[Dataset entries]
- - - - -

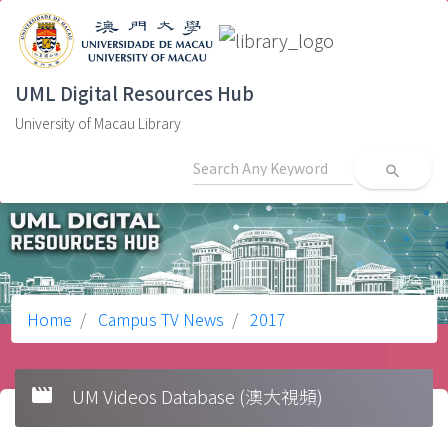
UML Digital Resources Hub
University of Macau Library
search
Home
Campus TV News
2017
movie
UM Videos Database (澳大視頻)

- - - - -

▶ **PROBLEM DESCRIPTION**: Starting at the line that contains "University of Macau Library", return every line through the last one above, exactly as written.

▶ **WRITTEN ANSWER**:
University of Macau Library
search
Home
Campus TV News
2017
movie
UM Videos Database (澳大視頻)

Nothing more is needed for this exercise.